For their safety, I cannot post photos of them to help you see the human beings behind these stories. I have to keep details vague. I can’t tell you their names or the countries they fled from or even why they fled, because I want to take very seriously the reality that I could put their lives in danger by sharing too much. But I have to tell their stories as best I can. Stories like:
The man who invited us into his room and picked up his Bible, kissed it, and said, “This is the love of my life.”
The three women–an older mother and her two middle-aged daughters–who were alone in this new country. I felt prompted by the Holy Spirit to tell them they are not forgotten, and that they are special and loved. One of them rose from her seat on the floor (as they had given me, my teammate and our translator their futon to sit on) grabbed my face and kissed my cheeks over and over.
The man who first came up to me because he noticed me struggling to have a conversation with some women who didn’t speak English. After translating for awhile, he began to share his story with me, which led to me sharing mine and why I came on the trip: “To hear your stories so I can tell people back home, and to let you know that I love and care about you and so does Jesus.” He responded by asking, “Do you have a Bible in my language I can have?” The next day, I was able to give him one. Our conversation that day ended with “I’m going to read this whole Bible because I want to know who Jesus is.”
The man who had been repeatedly tortured before becoming a refugee, though you’d never know because he had one of the sweetest spirits I have ever seen.
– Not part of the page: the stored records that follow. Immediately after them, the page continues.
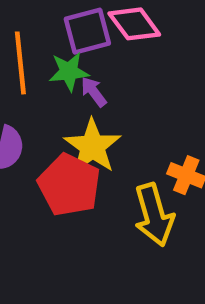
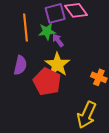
yellow arrow: (154, 215) -> (87, 115), moved, turned 40

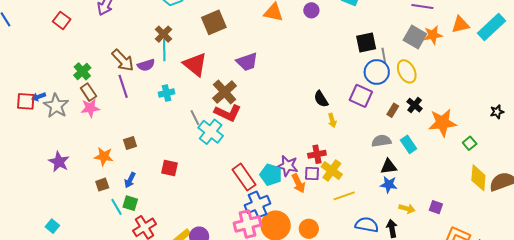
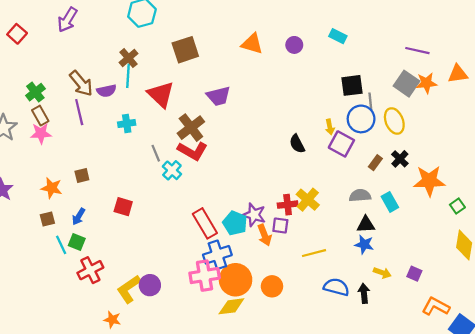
yellow arrow: (332, 120) -> (330, 127), moved
cyan cross: (211, 132) -> (172, 170), size x0.7
yellow cross: (332, 170) -> (308, 200), moved

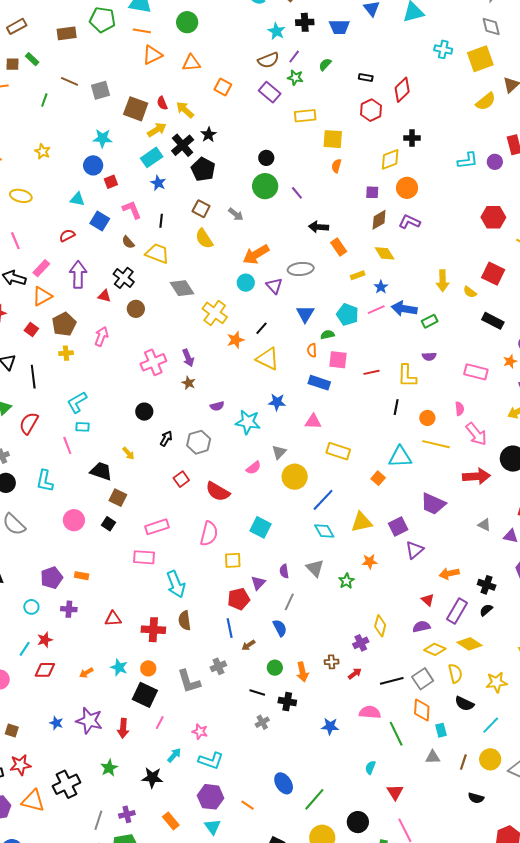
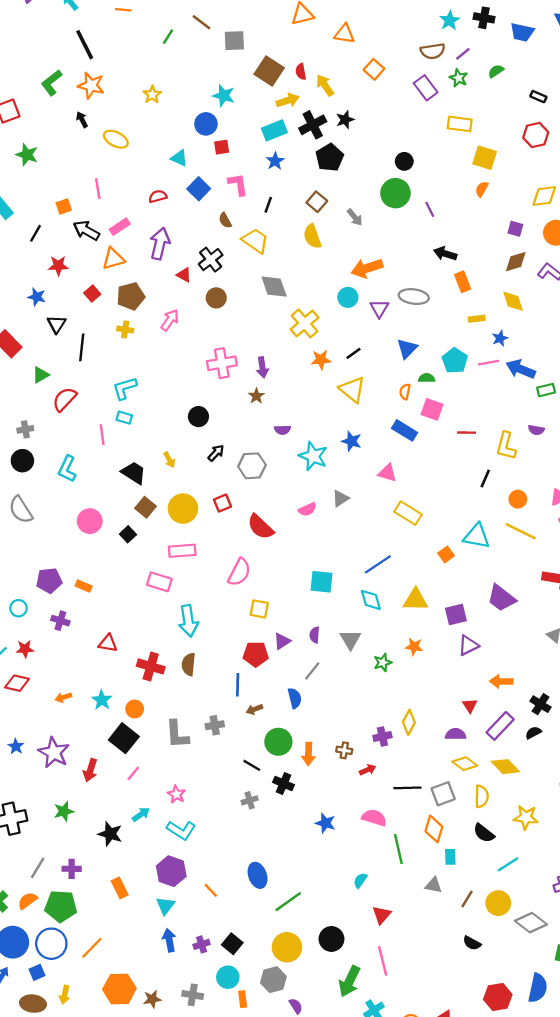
yellow circle: (295, 477) -> (183, 509), moved
cyan square: (261, 527) -> (321, 582), moved, turned -35
green circle: (275, 668) -> (278, 742), size x1.5

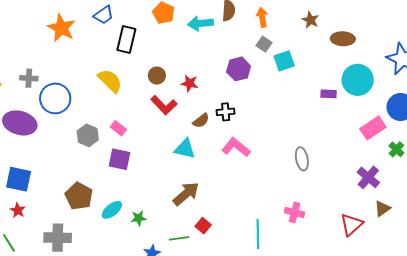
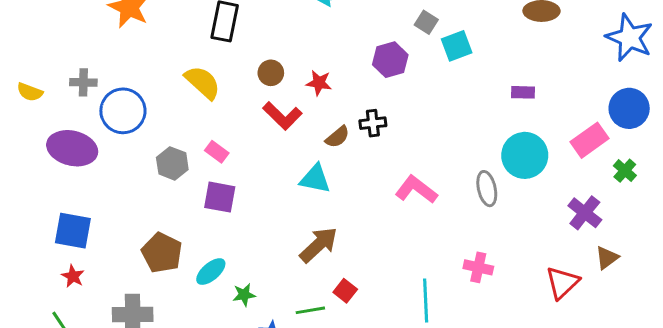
cyan circle: (358, 80) -> (525, 155), moved
pink L-shape: (236, 147) -> (416, 190), moved
green star: (139, 218) -> (244, 295), moved

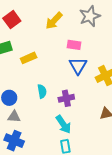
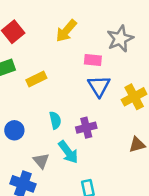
gray star: (90, 16) -> (120, 39), moved
gray triangle: (14, 117) -> (41, 161), moved, turned 48
cyan arrow: (63, 124) -> (68, 152), moved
He doesn’t like to talk about the night terrors he suffers from regularly.
The family, ranging from children to a grandmother, who escaped by crawling under gunfire.
The man who admitted he knew Jesus was the answer to the emptiness in his life, yet struggled and asked for prayer because he knew his family would disown him if he chose to trust in Christ.
The young girls who had seen horrifying acts of violence, but yelled “CINDERELLA!” when they saw the Disney princesses blanket I brought to the park.
The man who cried as he shared his story, repeating over and over “My God now forgives” when he talked about how he turned from Islam and accepted Christ. The next day, he asked for permission to hug me after hugging my male teammate. It was one of the most genuine hugs I’ve ever experienced, followed by him saying something in his native tongue. I asked our translator what he said. “He says, ‘I love you, my sister.'”
These are just some of the people I was privileged to meet during my time in Germany. There are many more, and their stories inspire me every day to pray for them, to advocate for them, to love them the way Jesus loves them and other refugees.
These are the stories of real human beings, each one special and unique and in need of the hope only Jesus can give.